In short, this type of analysis, which, whether accepted seriously or not, represents the latest word from a distinguished psychologist on the differences among the occupations, gives us no more assistance toward the basis of a vocational psychograph than did the catalogs of sterling virtues provided by the employers in their replies to the questionnaires.

Various other types of analysis have been proposed, as well as different criteria, on the basis of which the occupations might be thrown under some form of psychological classification. Thus it has been pointed out that the traditional distinctions on the basis of materials handled or type of product produced, give little indication of the type of activity involved or of the characteristics necessary for success. As Schneider has remarked: "If a boy were successful in wood-shop work, he was told he would make a good carpenter; however, wood-turning in a shop and outdoor carpentry are dissimilar types, while wood-turning in a shop and metal-turning in a shop are similar types."

Schneider has for many years considered the problems involved in adjusting human beings to congenial types of work, and prefers to classify both men and jobs on the basis of certain broad characteristics which refer more particularly to interests, habits, preferences and similar temperamental factors than to the technical psychological mechanisms employed in the work. He writes: "Every individual has certain broad characteristics and every type of work requires certain broad characteristics. The problem, then, is to state the broad characteristics, to devise a rational method to discover these characteristics (or talents) in individuals, to classify the types of jobs by the talents they require and to guide the youth with certain talents into the type of job which requires those talents. This is a big problem, but one possible of measurable solution, or, at worst, possible of a solution immeasurably superior to our present haphazard methods."

As an illustration of what Schneider means by "broad characteristics," take his distinction between the "settled" and the "roving" types. "There is a type of man who wants to get on the same car every morning, get off at the same corner, go to the same shop, ring up at the same clock, stow his lunch in the same locker, go to the same machine and do the same class of work, day after day. Another type of man would go crazy under this routine; he wants to move about, meet new people, see and do new things. The first is settled; the second is roving. The first might make a good man for a shop manufacturing a standard product; the second might make a good railroad man or a good outdoor carpenter."

Or, again, consider his distinction on the basis of "scope." "Then there are two types—one of which likes to fuss with an intricate bit of mechanism, while the other wants the task of big dimensions—the watchmaker, the engraver, the inlayer, the painter of miniatures, on the one hand; the bridge builder, the steel-mill worker, the train dispatcher, the circus man on the other. One has small scope, the other large scope."

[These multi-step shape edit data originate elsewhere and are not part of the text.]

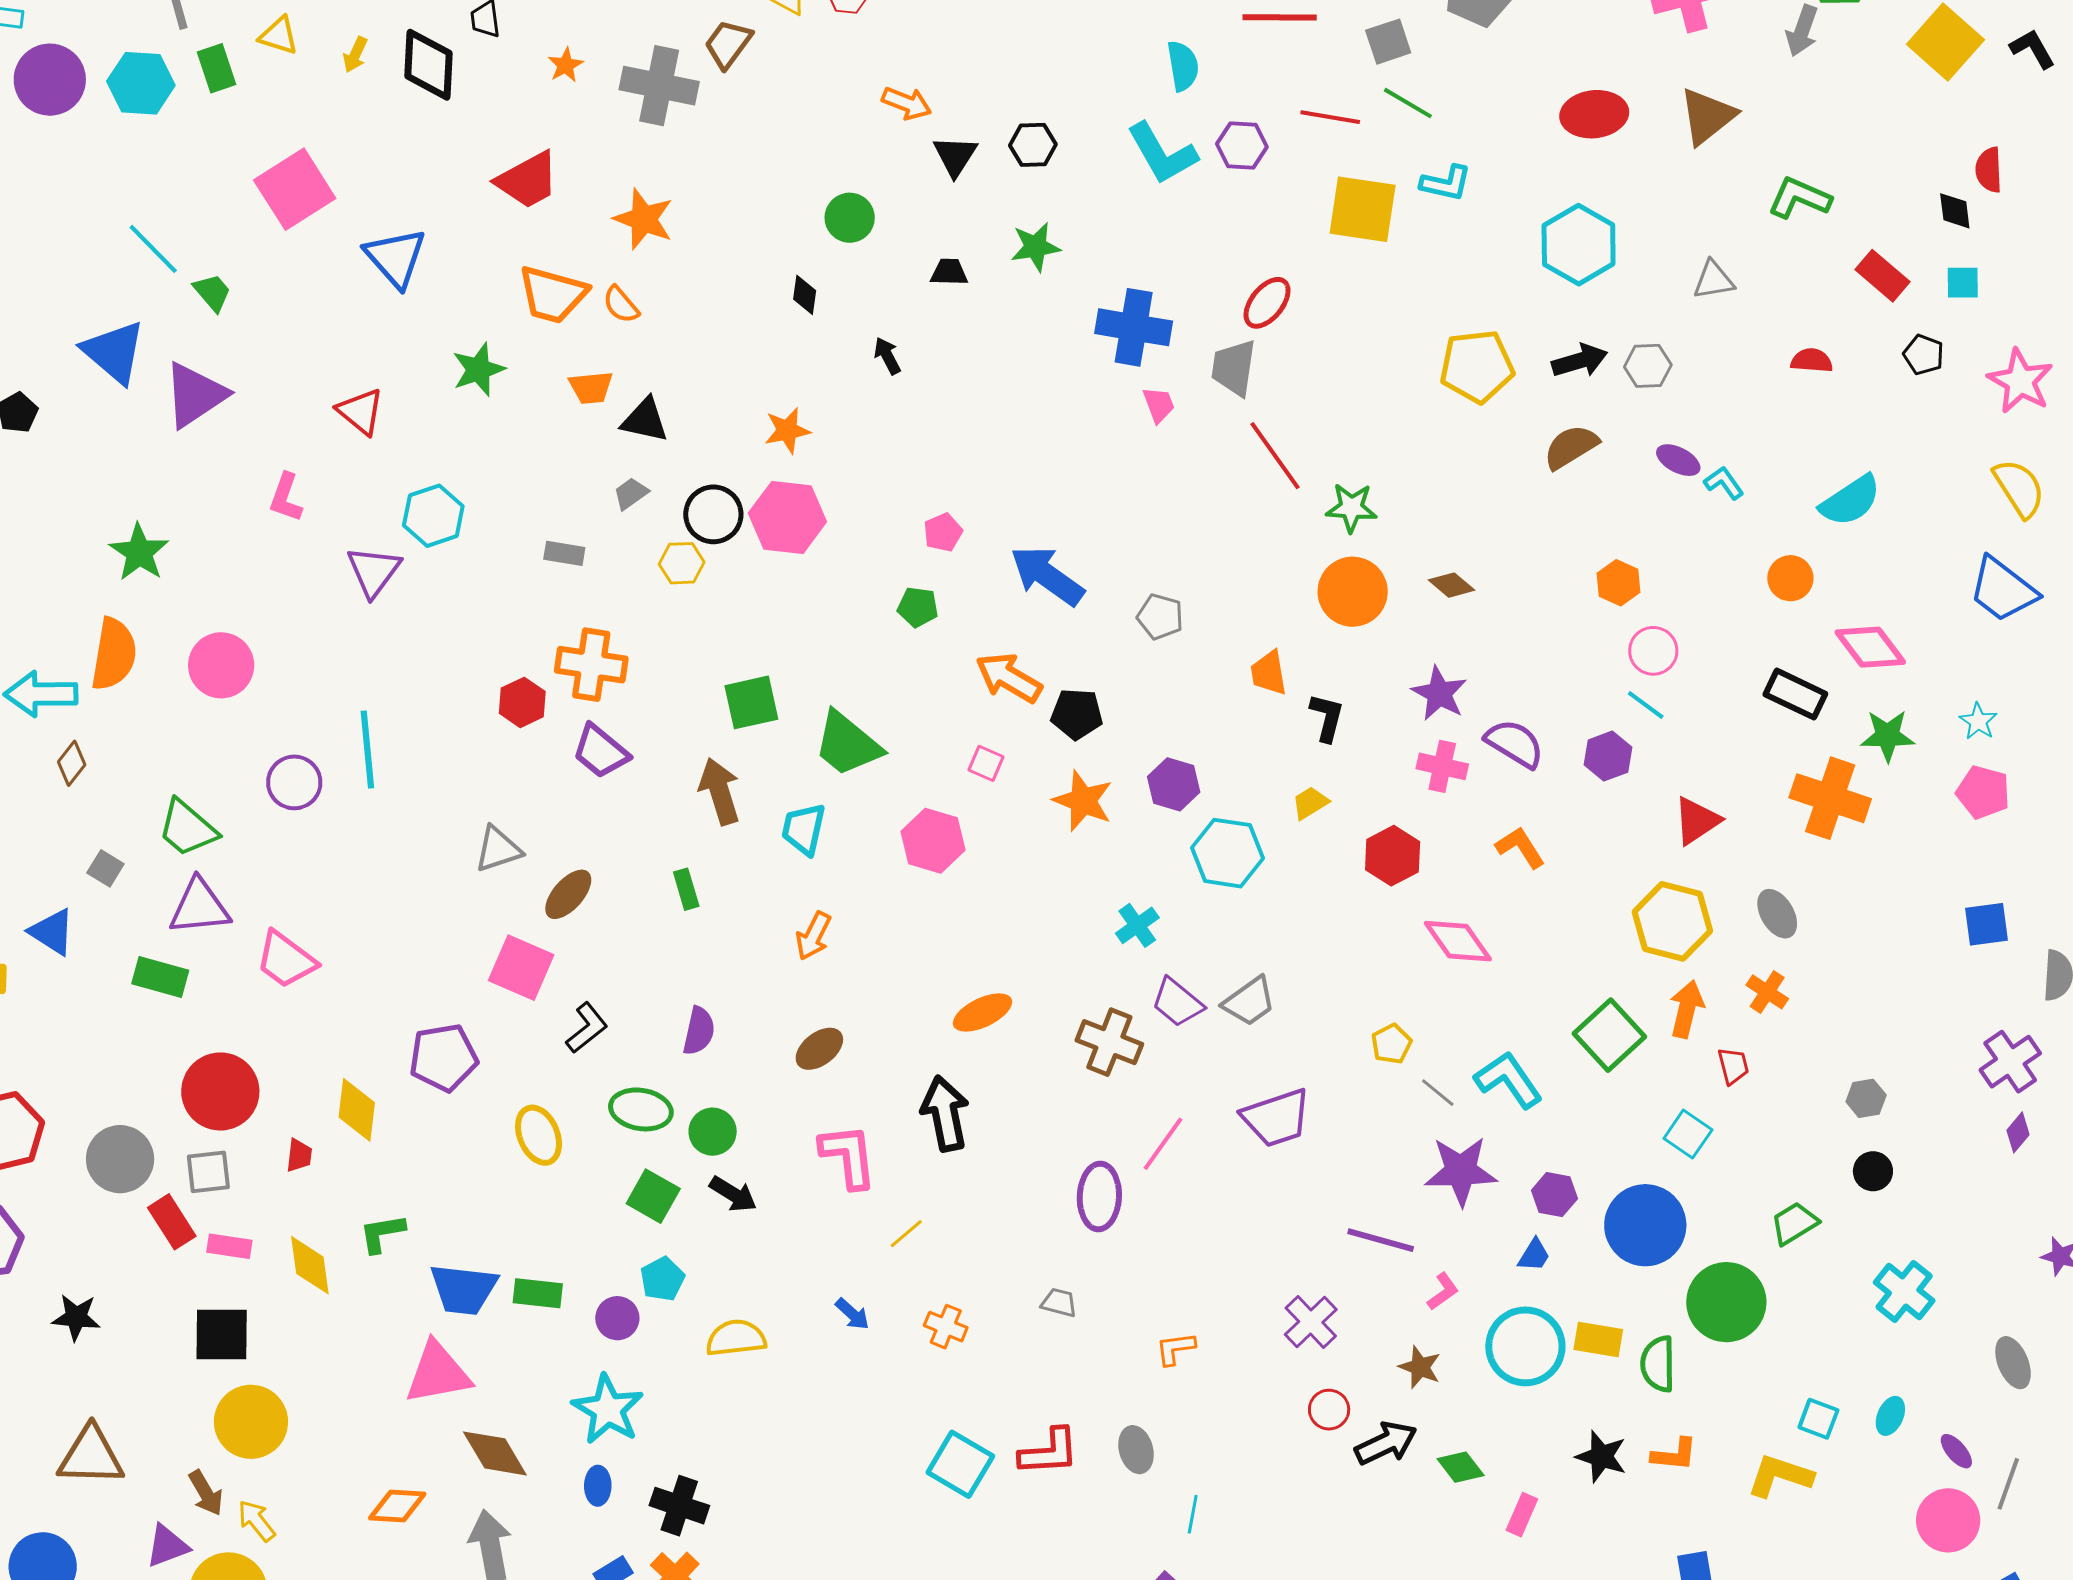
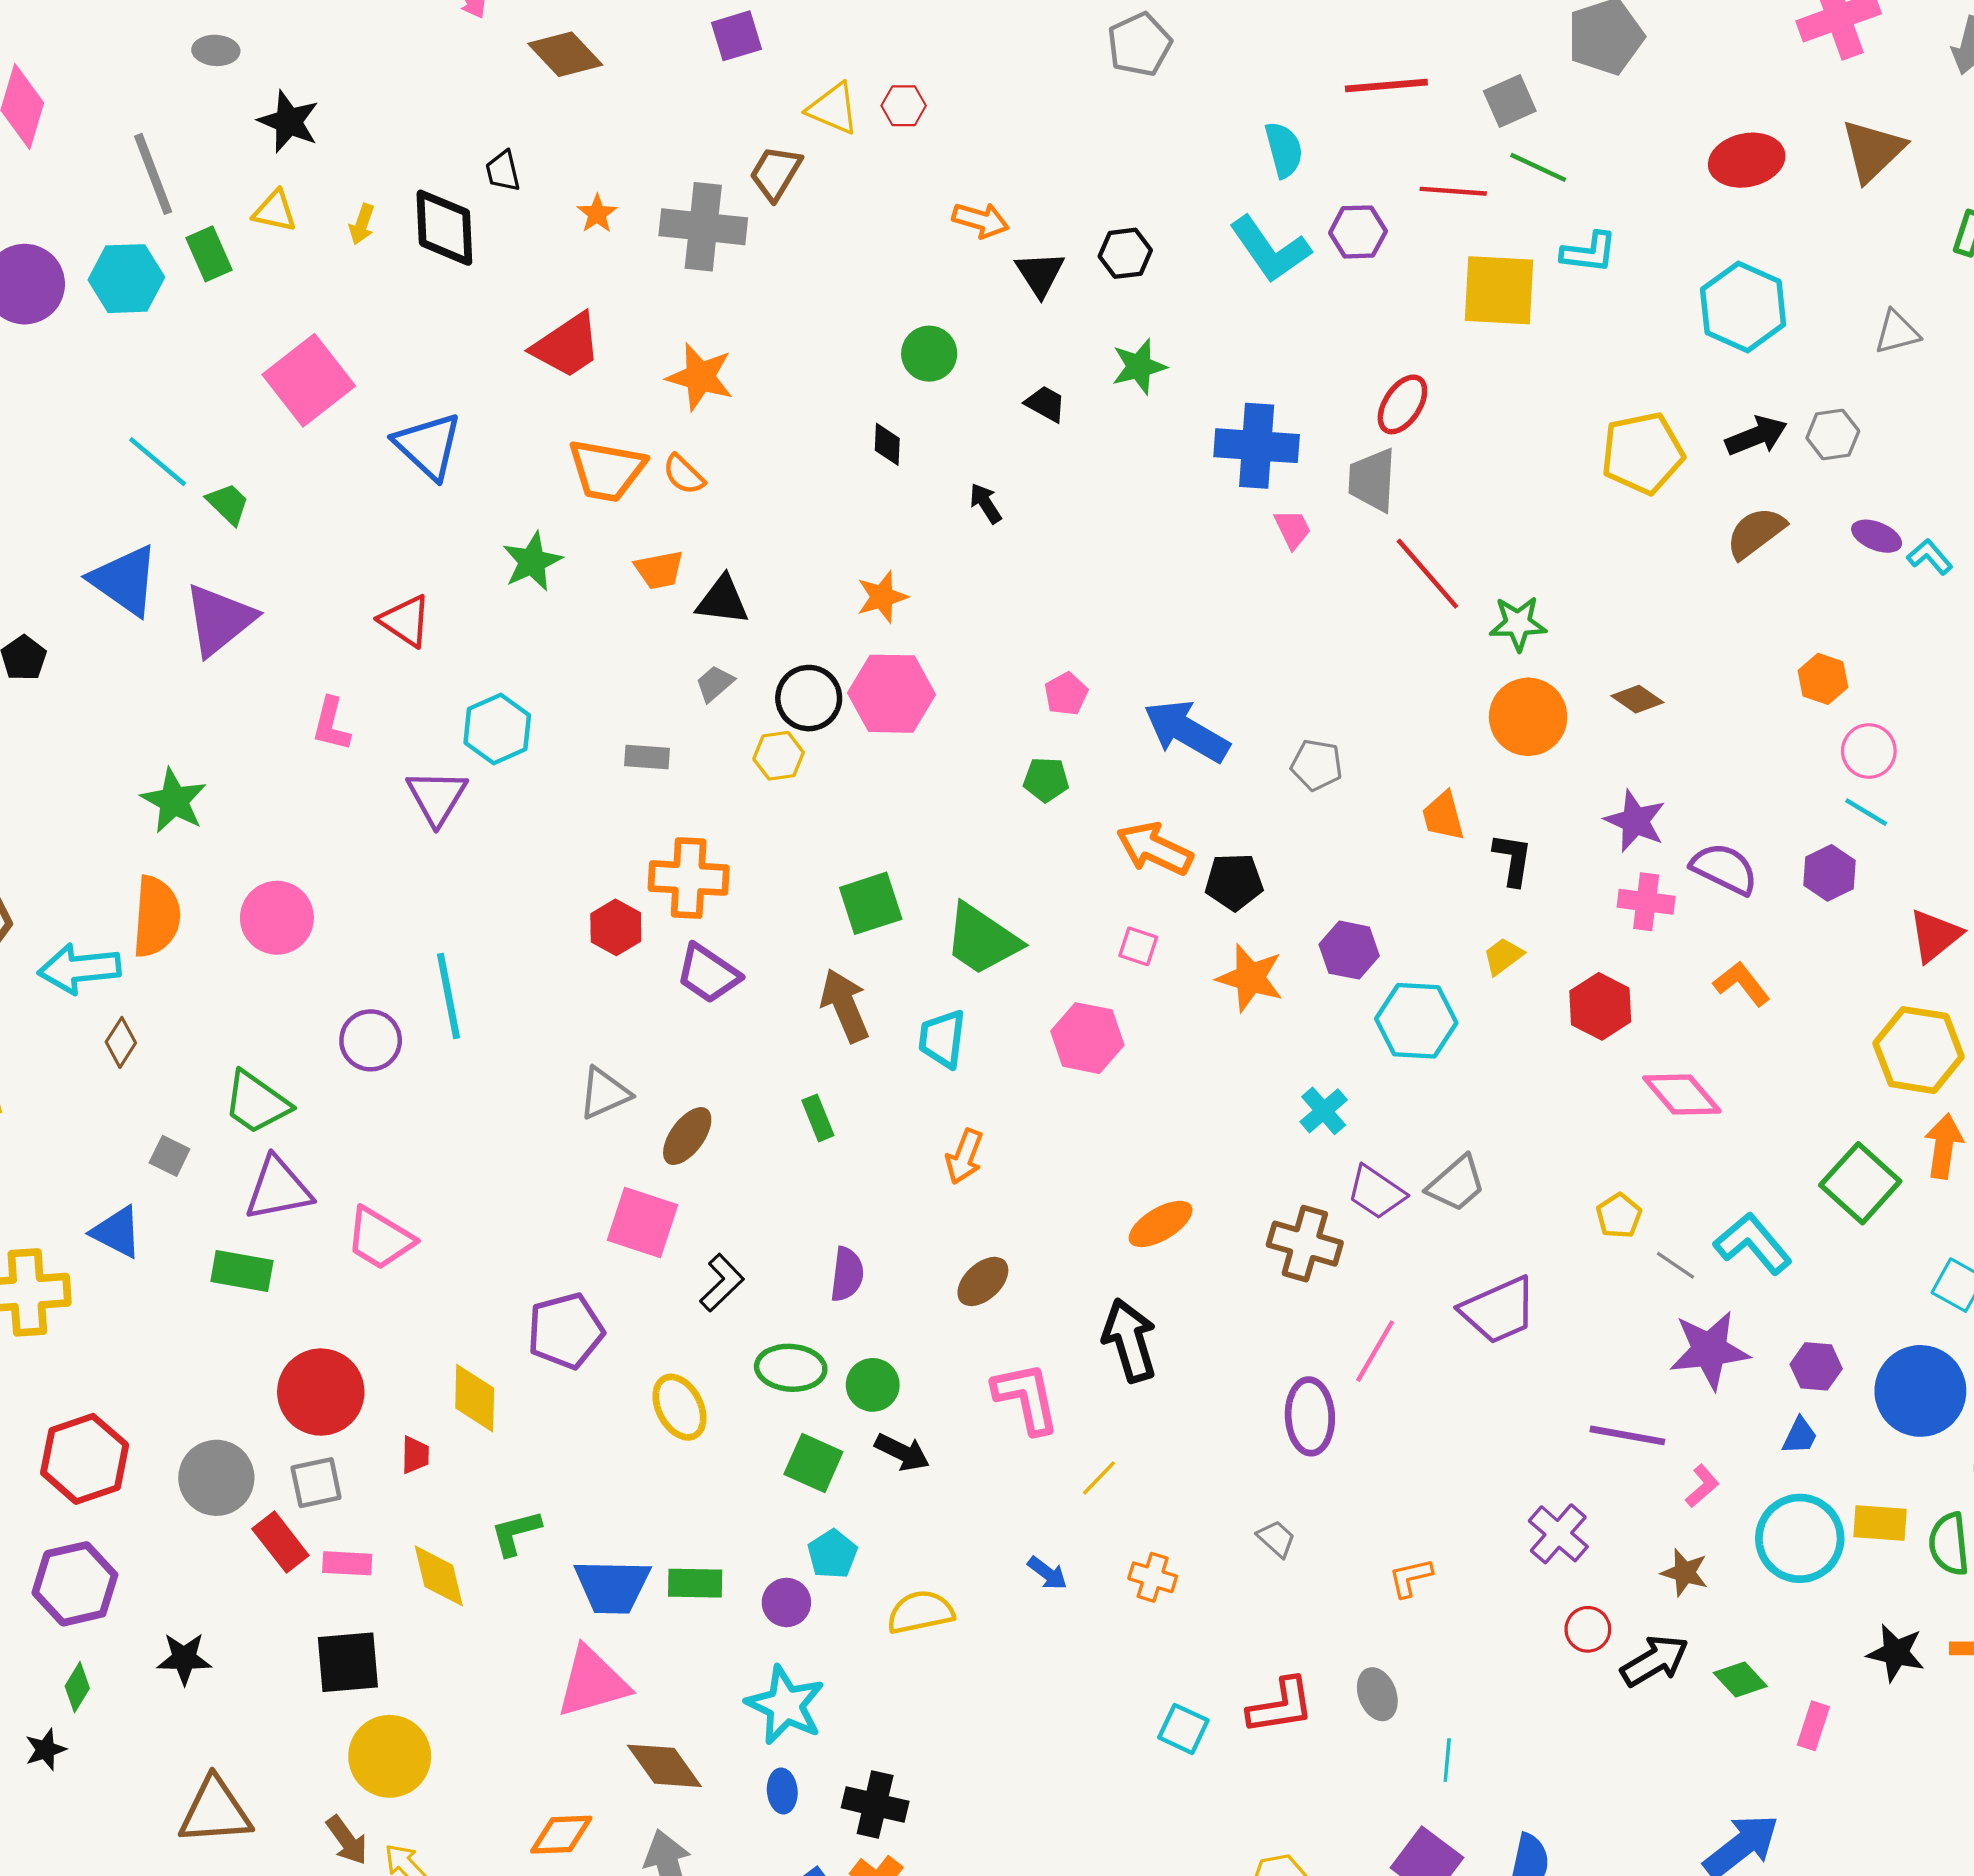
black trapezoid: (949, 272) -> (1046, 404), turned 33
gray trapezoid: (1059, 1303) -> (1276, 1539), turned 33
cyan square: (960, 1464) -> (1183, 1729), size x0.7

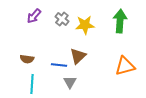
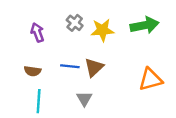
purple arrow: (34, 16) -> (37, 32), moved, turned 119
green arrow: (120, 21) -> (145, 25), turned 75
blue line: (59, 65) -> (70, 66), moved

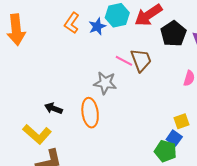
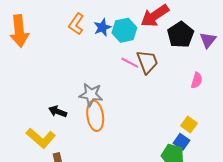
cyan hexagon: (117, 15) -> (124, 30), moved
gray star: (105, 83) -> (91, 95), moved
yellow square: (181, 121) -> (189, 125), turned -35

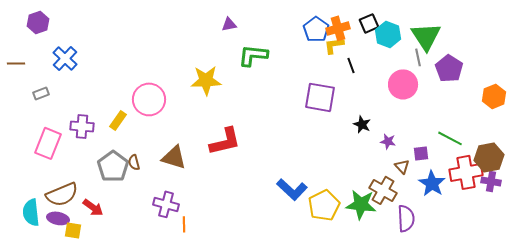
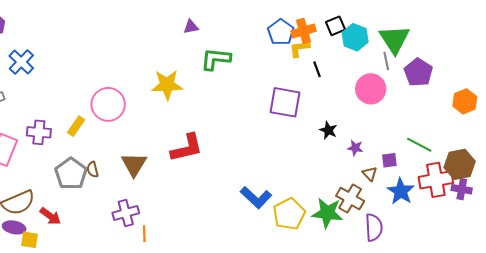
brown triangle: (174, 157) -> (134, 164), turned 44
purple cross: (166, 204) -> (126, 213), turned -30

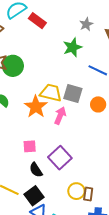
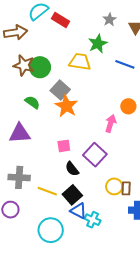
yellow trapezoid: (51, 93) -> (80, 62), moved
gray square: (73, 94) -> (60, 90), moved, turned 30
orange circle: (98, 104) -> (128, 106), moved
pink arrow: (60, 116) -> (111, 123), moved

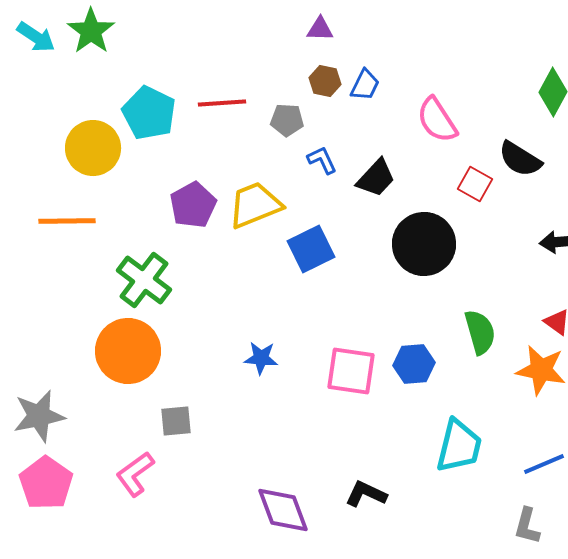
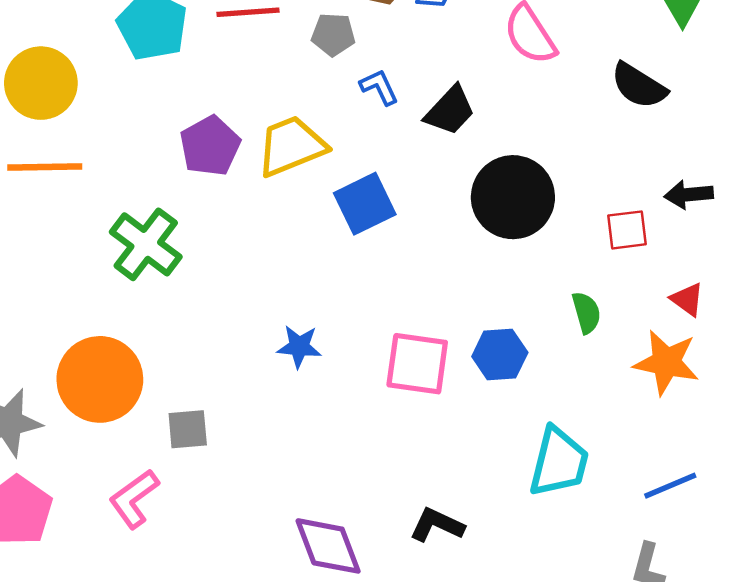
yellow circle: (93, 148) -> (41, 83), moved
red square: (475, 184) -> (627, 230), moved, turned -36
green semicircle: (480, 332) -> (586, 313), size x0.7
orange circle: (128, 351) -> (100, 379), moved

Basing his analyses mainly on the enterprises of manufacture, construction and transportation, and recognizing that other broad characteristics would probably be listed if different types of occupation were also considered, Schneider gives a list of sixteen classifications which may be applied either to the individual or to the type of work. These are as follows:

a—Physical strength; physical weakness.
b—Mental; manual.
c—Settled; roving.
d—Indoor; outdoor.
e—Directive; dependent.
f—Original (creative); imitative.
g—Small scope; large scope.
h—Adaptable; self-centered.
i—Deliberate; impulsive.
j—Music sense.
k—Color sense.
l—Manual accuracy; manual inaccuracy.
m—Mental accuracy (logic); mental inaccuracy.
n—Concentration (mental focus); diffusion.
o—Rapid mental coördination; slow mental coördination.
p—Dynamic; static.

It must be said that the characteristics of the various types of work here enumerated are pretty much the features which have in the past guided such individuals as really chose their vocation rather than found it waiting for them, made a random selection, or seized the first available opportunity. The paired adjectives probably afford truer descriptions of various types of work than they do of types of individuals. Most individuals of one's acquaintance one would have to group neither under the one nor the other extreme, but in an average group which would show each of the opposed tendencies under special circumstances or would show no particularly marked degree of either tendency. Observation of such individuals for long periods of time and under a variety of circumstances would be required before these classifications could be made out by a stranger or by a professional counsellor. Even then such a classification could hardly be said to be psychological in any technical sense of the word, and it is not very probable that psychological training or experience would facilitate or render more reliable such classification. The question of to what degree the individual's judgment of his own characteristics may be relied on in such an analysis we must defer until a later section where that is taken up as the main subject of discussion.

The reliable vocational psychograph, which proceeds by means of a careful preliminary analysis of the qualities required in the given work, and uses specially adapted tests with reliable norms for their evaluation, is not yet available for any single occupation. The preliminary analyses so far made, whether by employer, psychologist, or engineer, give us little guidance, and until such guidance is forthcoming the special adaptation of tests and the accumulation of norms and standards cannot make much practical progress. The inadequacy of the analyses already offered should not discourage further effort in this direction. The alignment of the simple industrial processes along the general intelligence scale has already been begun. The description of the more complex tasks in terms of identifiable mental characteristics is a much more difficult task, but this very difficulty is at once a sign of the importance of the problem.